In 1999, earnings available for common stockholders were $1,487 million, or $4.08 per basic share, net of an after-tax extraordinary gain of $660 million, or $1.82 per basic share. In 1998, earnings available for common stockholders were $1,231 million, or $3.41 per basic share, net of an after-tax extraordinary loss of $8 million, or $0.02 per basic share. The increase in earnings available for common stockholders was primarily due to the 1999 extraordinary gain resulting from the sale of the Midwest Pipelines. This gain, along with the factors described below that affect segment profit and loss, was partially offset by a pre-tax $800 million charge for estimated injury and damages claims (see Note 14 to the Consolidated Financial Statements), higher interest expense and minority interest expense.

Earnings available for common stockholders increased $329 million in 1998 from 1997 earnings of $902 million, or $2.51 per basic share. The increase in earnings available for common stockholders was due to the factors described below that affect segment profit and loss. These factors were partially offset by increased interest expense and minority interests.

Operating income for 1999 was $1,795 million compared to $2,433 million in 1998 and $1,970 million in 1997. Earnings before interest and taxes (EBIT) were $2,043 million, $2,647 million and $2,108 million for 1999, 1998 and 1997, respectively. Management evaluates each business segment based on an internal measure of earnings before interest and taxes, after deducting minority interests.

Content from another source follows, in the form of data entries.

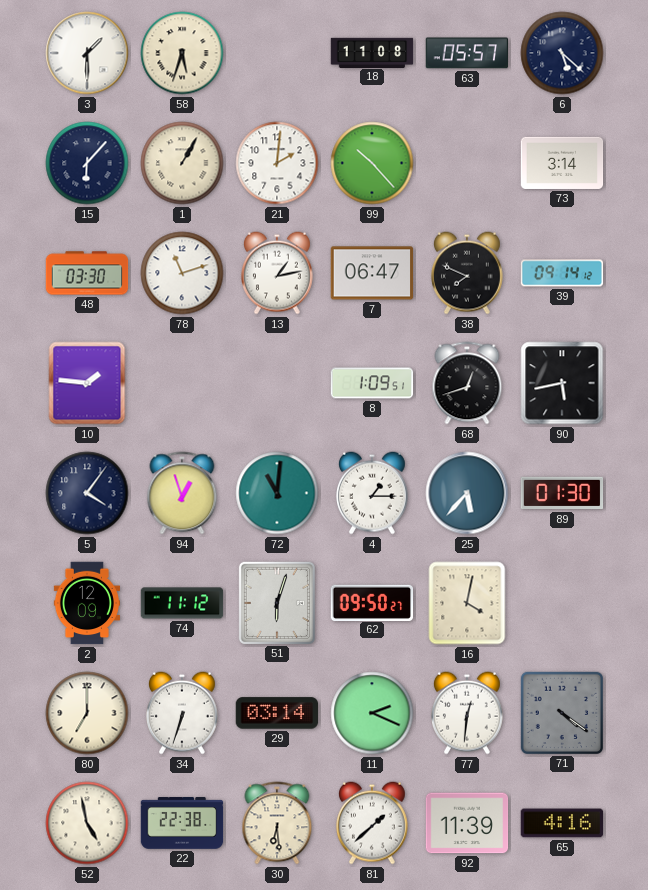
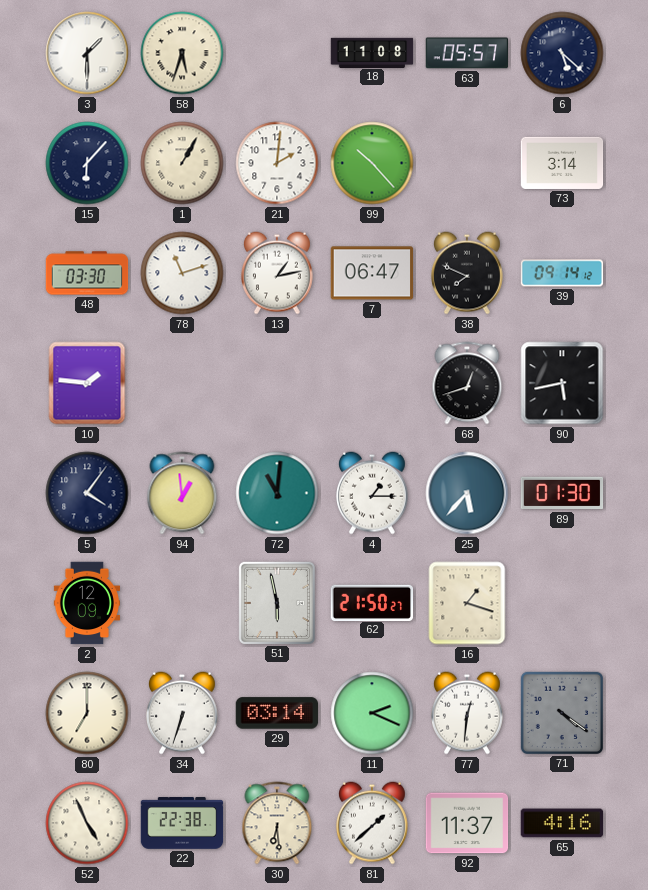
8: 1:09 -> none
94: 12:57 -> 12:59
74: 11:12 -> none
51: 6:03 -> 5:58
62: 09:50 -> 21:50
16: 4:02 -> 1:18
52: 4:58 -> 4:56
92: 11:39 -> 11:37
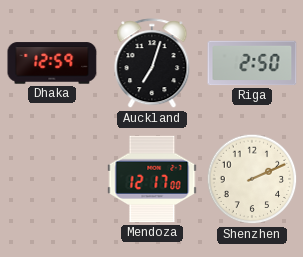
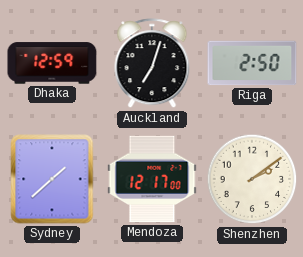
Sydney: none -> 1:38
Shenzhen: 2:11 -> 2:09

Operating Income and EBIT are affected by the same fluctuations for Duke Energy and each of its business segments. The only notable difference between Operating Income and EBIT is the inclusion in EBIT of certain non-operating activities. See Note 3 to the Consolidated Financial Statements for additional information on business segments.

EBIT is summarized in the following table and is discussed by business segment thereafter.


Other Operations primarily include communication services, water services and certain unallocated corporate costs. Included in the amounts discussed hereafter are intercompany transactions that are eliminated in the Consolidated Financial Statements.


In 1999, EBIT for Electric Operations decreased $657 million compared to 1998, primarily due to an $800 million charge for estimated injury and damages claims. See Note 14 to the Consolidated Financial Statements for additional information related to this charge. Partially offsetting this decrease was a 2.8% increase in the number of customers in the Electric Operations' service territory during 1999, and the absence of 1998 severance and other costs related to closing Electric Operations' merchandising business.

In 1998, EBIT for Electric Operations increased $231 million as compared to 1997, primarily due to a 5.2% increase in gigawatt-hour sales. Gigawatt-hour sales increased as a result of warmer spring and summer weather conditions during 1998 and a 2.5% growth in the number of customers in the Electric Operations' service territory. EBIT also increased due to the absence of 1997 severance costs, however this was substantially offset by 1998 costs related to the closing of Electric Operations' merchandising business.


EBIT for Natural Gas Transmission decreased $75 million in 1999 compared to 1998. As a result of the sale of the Midwest Pipelines to CMS Energy Corporation (CMS) on March 29, 1999, EBIT for the Midwest Pipelines decreased $156 million compared to 1998's full year of operation. For the Northeast Pipelines, EBIT increased $81 million compared to 1998, primarily as a result of increased earnings from market-expansion projects and joint ventures, higher throughput and lower operating expenses. A gain of $24 million resulting from the sale of Duke Energy's interest in the Alliance Pipeline project and benefits totaling $38 million related to the completion of certain PCB (polychlorinated biphenyl) and soil clean-up programs below estimates also increased EBIT in 1999. Partially offsetting these contributions to EBIT were the non-recurrence of the 1998 favorable resolution of regulatory issues related to gas supply realignment cost issues ("GSR issues") and a 1998 refund from a state property tax ruling.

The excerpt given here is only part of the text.